Boosting Real Estate Decisions
How can we advise better real estate purchasing decisions in Ames, Iowa?
Introduction
Buying a house can be a life-changing decision for a first-time home buyer, or it could just be another business purchase for house flippers. Even though these purchasing decisions have been around long before the emergence of widespread computer usage and machine learning, we can utilize technologies to enhance the choices we make when it comes to substantial investments.
Dean De Cock used this data as a replacement for the traditional Boston Housing Dataset in regression classes. His original study forms the basis of the dataset, though I augmented it with additional records (2580 rows x 82 columns) to help with training the ML models. I used Python in Jupyter Notebooks for most of the technical work in this study and present a short introduction for replicating this study in Dataiku at the end.
Data Cleansing & Pre-Processing
The data wasn’t ready to use as it was because of missing or duplicated data. Several features included a considerable number of null values, and some points were duplicated. The data was cleaned with a few methods, such as dropping certain features due to null percent, imputed medians, and duplicate removal. For a full overview of how I cleaned the data, view the presentation slides or my Github.

For certain linear models, data must be converted into dummy variables to enable the model to interpret the data correctly, while also dropping a column to avoid multicollinearity. I also wanted to test the differences between the different algorithms with respect to dummification and dropping a column, as well as ordinal with label encoding. I separate my testing into three data transformations: ordinal, dummified with a column dropped, and dummified with no column dropped.

In addition to each data transformation, I wanted to see the influence of outliers on the future models. To that end, I separated each data transformation into three ways of filtering outliers.
“3 * IQR” -> removes any outliers past the IQR range multiplied by 3, a typical removal is 1.5, but out of personal judgment I went with 3.
“All Outliers” -> this is the base case compared to “3 * IQR” and “Only Normal” neither of these methods are performed and we just use the original data with no outliers removed after the cleansing and data transformations.
“Only Normal” -> at the recommendation of Dean De Cock in his research, we only keep the houses that were sold as a normal sale condition. This filters out sales such as foreclosures, family deals, etc.
Below is the visualization of the data transformations and outlier filtering process described above:

Feature Engineering
Feature engineering is an important piece in capturing more variables from data and that could contribute to the accuracy of the models.
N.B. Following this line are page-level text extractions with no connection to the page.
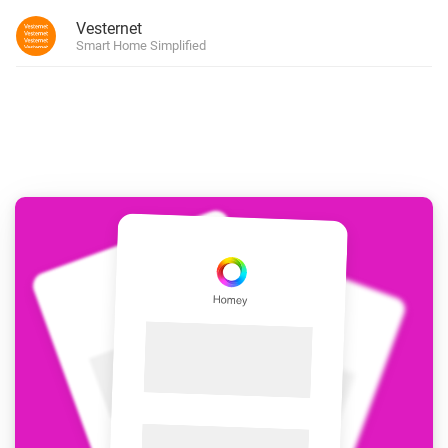
Vesternet
Smart Home Simplified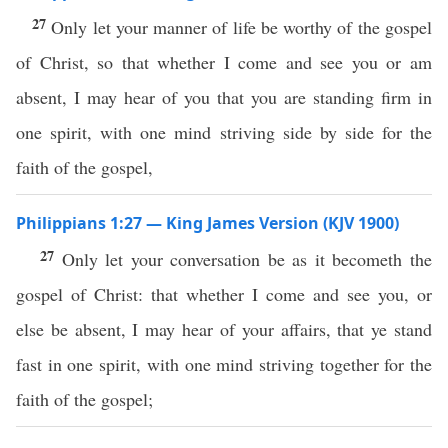
27
Only let your manner of life be worthy of the gospel
of Christ, so that whether I come and see you or am
absent, I may hear of you that you are standing firm in
one spirit, with one mind striving side by side for the
faith of the gospel,
Philippians 1:27 — King James Version (KJV 1900)
27
Only let your conversation be as it becometh the
gospel of Christ: that whether I come and see you, or
else be absent, I may hear of your affairs, that ye stand
fast in one spirit, with one mind striving together for the
faith of the gospel;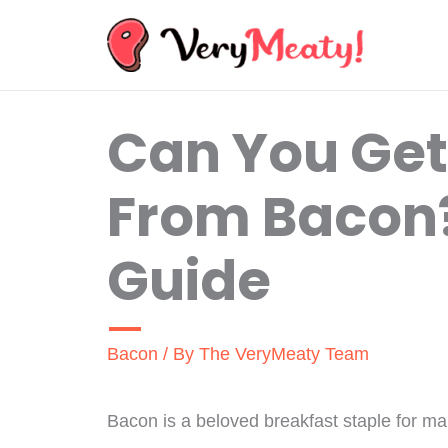
Skip
to
content
Can You Ge
From Bacon?
Guide
Bacon
/ By
The VeryMeaty Team
Bacon is a beloved breakfast staple for ma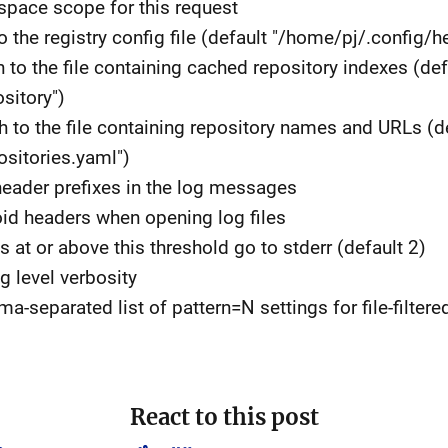
space scope for this request
to the registry config file (default "/home/pj/.config/h
h to the file containing cached repository indexes (def
sitory")
th to the file containing repository names and URLs (d
sitories.yaml")
 header prefixes in the log messages
void headers when opening log files
gs at or above this threshold go to stderr (default 2)
og level verbosity
eparated list of pattern=N settings for file-filtere
React to this post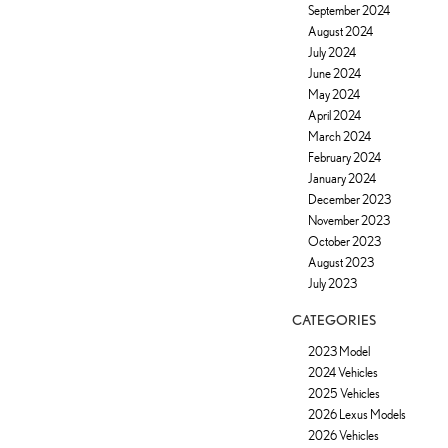
September 2024
August 2024
July 2024
June 2024
May 2024
April 2024
March 2024
February 2024
January 2024
December 2023
November 2023
October 2023
August 2023
July 2023
CATEGORIES
2023 Model
2024 Vehicles
2025 Vehicles
2026 Lexus Models
2026 Vehicles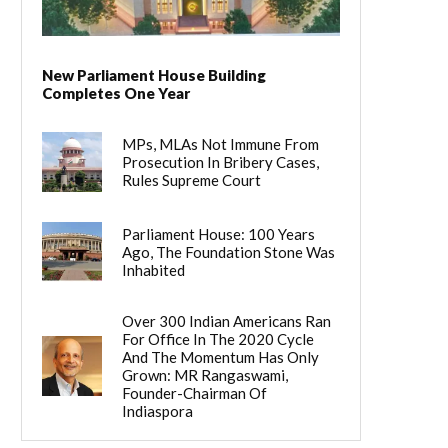
New Parliament House Building
Completes One Year
MPs, MLAs Not Immune From
Prosecution In Bribery Cases,
Rules Supreme Court
Parliament House: 100 Years
Ago, The Foundation Stone Was
Inhabited
Over 300 Indian Americans Ran
For Office In The 2020 Cycle
And The Momentum Has Only
Grown: MR Rangaswami,
Founder-Chairman Of
Indiaspora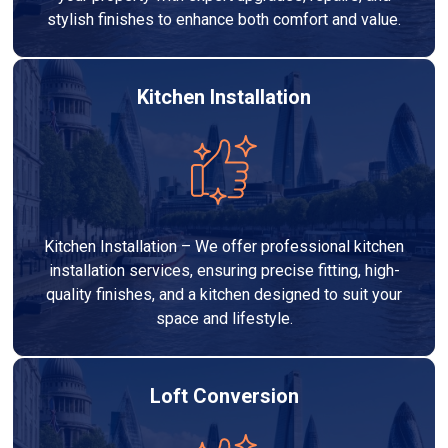
stylish finishes to enhance both comfort and value.
Kitchen Installation
Kitchen Installation – We offer professional kitchen
installation services, ensuring precise fitting, high-
quality finishes, and a kitchen designed to suit your
space and lifestyle.
Loft Conversion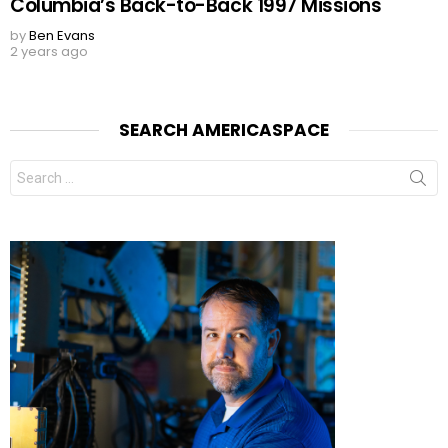
Columbia’s Back-to-Back 1997 Missions
by
Ben Evans
2 years ago
SEARCH AMERICASPACE
Search
for: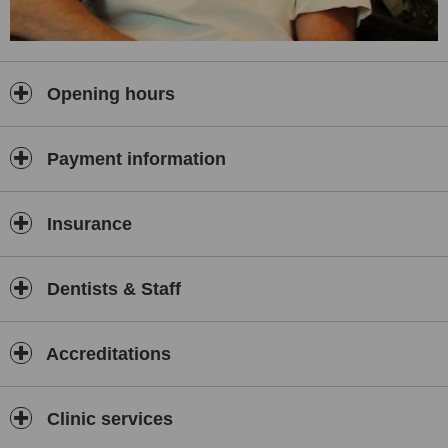
Opening hours
Payment information
Insurance
Dentists & Staff
Accreditations
Clinic services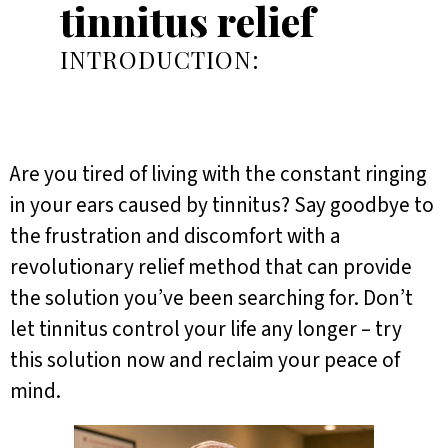
tinnitus relief
INTRODUCTION:
Are you tired of living with the constant ringing
in your ears caused by tinnitus? Say goodbye to
the frustration and discomfort with a
revolutionary relief method that can provide
the solution you’ve been searching for. Don’t
let tinnitus control your life any longer – try
this solution now and reclaim your peace of
mind.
Some of the features I added into the project are:
- ‘TotalHouseSF’, which is a combination of 1st, 2nd and basement square footage.
- ‘QualityOutdoorSF’, which is a combination of deck and porch square footage.
- ‘TotalBathroomCount’, creating a total of half bathrooms as 0.5 and full bathrooms as 1.0.
Additional features applied can be found in my presentation slides and GitHub.
Model Building
The algorithms and regression techniques used in the study include MLR, Lasso, Ridge, ElasticNet, GradientBoosting, RandomForest, XGBoost, and CatBoost. The models were created from the previous processes in addition to tuned models, which came out to more than 84 models. A quick snapshot of the scores dataframe below shows scoring was done with 5 K-Fold means of R Squared and RMSE values.


Hyperparameter Tuning
If you noticed in the previous figures, I included some models that include ‘_tuned’. In order to achieve higher scoring models, I utilized hyperparameter tuning. AWS explains its function this way:
Hyperparameters directly control model structure, function, and performance. Hyperparameter tuning allows data scientists to tweak model performance for optimal results. This process is an essential part of machine learning, and choosing appropriate hyperparameter values is crucial for success.
I explored two packages for this purpose: scikit-learn’s GridSearchCV and Optuna.
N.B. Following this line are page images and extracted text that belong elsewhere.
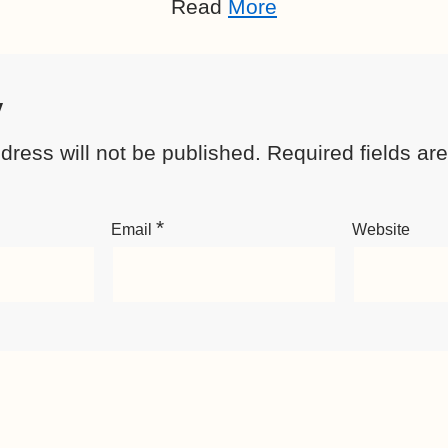
Read
More
y
dress will not be published.
Required fields a
*
Email
Website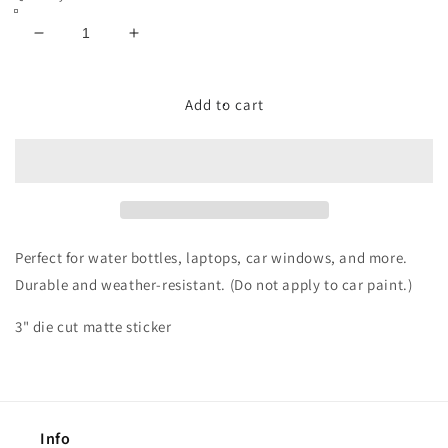
Decrease
Increase
quantity
quantity
for
for
Kansas
Kansas
Add to cart
City
City
Arrowhead
Arrowhead
Sticker
Sticker
Perfect for water bottles, laptops, car windows, and more.
Durable and weather-resistant.
(Do not apply to car paint.)
3" die cut matte sticker
Info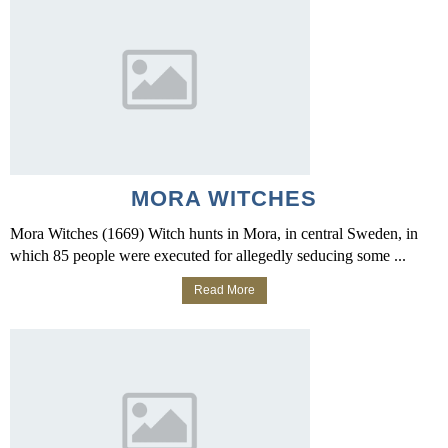
MORA WITCHES
Mora Witches (1669) Witch hunts in Mora, in central Sweden, in
which 85 people were executed for allegedly seducing some ...
Read More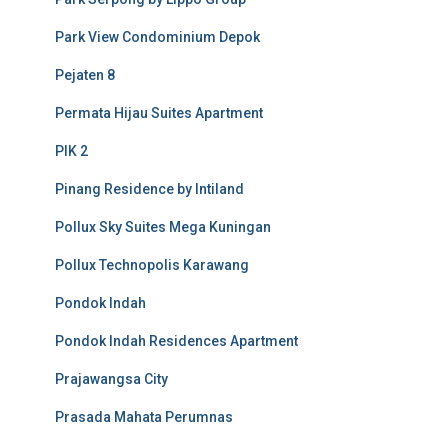
Park View Condominium Depok
Pejaten 8
Permata Hijau Suites Apartment
PIK 2
Pinang Residence by Intiland
Pollux Sky Suites Mega Kuningan
Pollux Technopolis Karawang
Pondok Indah
Pondok Indah Residences Apartment
Prajawangsa City
Prasada Mahata Perumnas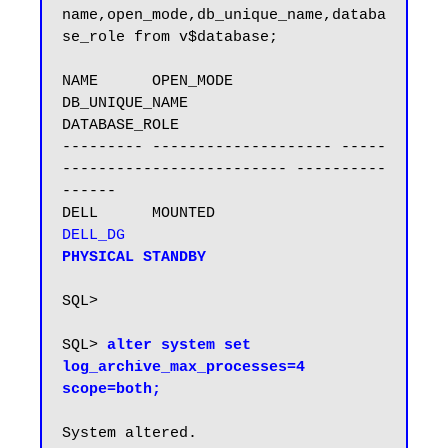
name,open_mode,db_unique_name,databa
se_role from v$database;

NAME      OPEN_MODE            
DB_UNIQUE_NAME                 
DATABASE_ROLE

--------- -------------------- -----
------------------------- ----------
------

DELL      MOUNTED              
DELL_DG                       
PHYSICAL STANDBY

SQL>

SQL> 
alter system set 
log_archive_max_processes=4 
scope=both;
System altered.
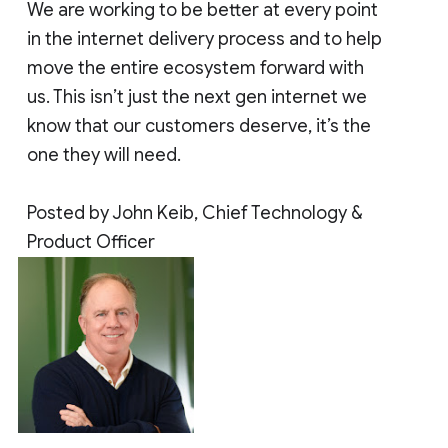
We are working to be better at every point
in the internet delivery process and to help
move the entire ecosystem forward with
us. This isn’t just the next gen internet we
know that our customers deserve, it’s the
one they will need.
Posted by John Keib, Chief Technology &
Product Officer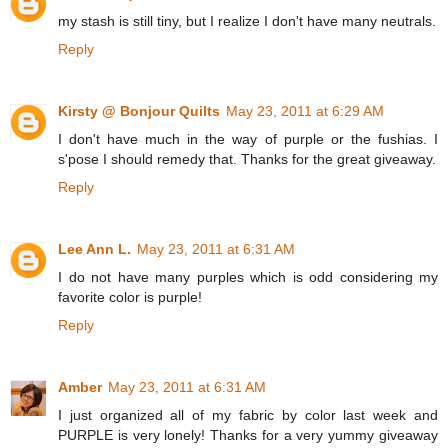
my stash is still tiny, but I realize I don't have many neutrals.
Reply
Kirsty @ Bonjour Quilts
May 23, 2011 at 6:29 AM
I don't have much in the way of purple or the fushias. I
s'pose I should remedy that. Thanks for the great giveaway.
Reply
Lee Ann L.
May 23, 2011 at 6:31 AM
I do not have many purples which is odd considering my
favorite color is purple!
Reply
Amber
May 23, 2011 at 6:31 AM
I just organized all of my fabric by color last week and
PURPLE is very lonely! Thanks for a very yummy giveaway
I ultimately found that, for XGBoost in my data, Optuna performed better than GridSearchCV with a higher 5 K-Fold Mean R Squared, lower RMSE, and quicker run time. Optuna utilizes an adaptive Bayesian search to find its optimal parameters and has built in visualizations. If you intend to use Optuna for your models, just bear in mind that it is only compatible with Python and is not a part of the scikit-learn package.
Below is a quick view of a few visualizations Optuna provides on its hyperparameter importances:


Stacked Model
“The whole is greater than the sum of its parts.” -Aristotle

I explored further methods of enhancing the predictions. A stacked ensemble model is a combination of models that can utilize the various predictive strengths in a single model. For this study, I took my best two performers alongside a Ridge model; the final estimator was LinearRegression.
Not only did this achieve better scores in R Squared and RMSE, it also allowed me to use the strengths of my three different models in a single model. The pros of this approach include flexibility, predictive strength, and a robust solution. But it’s not without its drawbacks. The cons of using an ensemble include low interpretability and complexity.
Best vs. Explainable Model

Above are the differences in scoring between the two models. To achieve the highest possible predictability, I would opt for a variation of the stacked model. I figure this would be best in a situation where I don’t specifically need to speak to the importances of each individual feature, such as a user application, and am just looking for a quick housing price.
For the purposes of assisting individual home buyers or house flippers, I would opt for the more explainable model. In other words, I would be willing to sacrifice some predictability for better interpretability. I believe in that situation it would be better and easier to explain the importance of specific features to those who aren’t well-versed in the technical aspects of data modeling. For these reasons, I chose the more explainable model for this project.
XGBoost, which was tuned with Optuna, transformed ordinally, with a normal sale condition only. Although the ordinal model performed a bit worse than others, it is easier to explain the features when they are combined rather than split. I chose the normal sales condition both because it performed well and is probably in line with what someone would encounter. A family sale, foreclosure, or anything similar would be handled as a special case.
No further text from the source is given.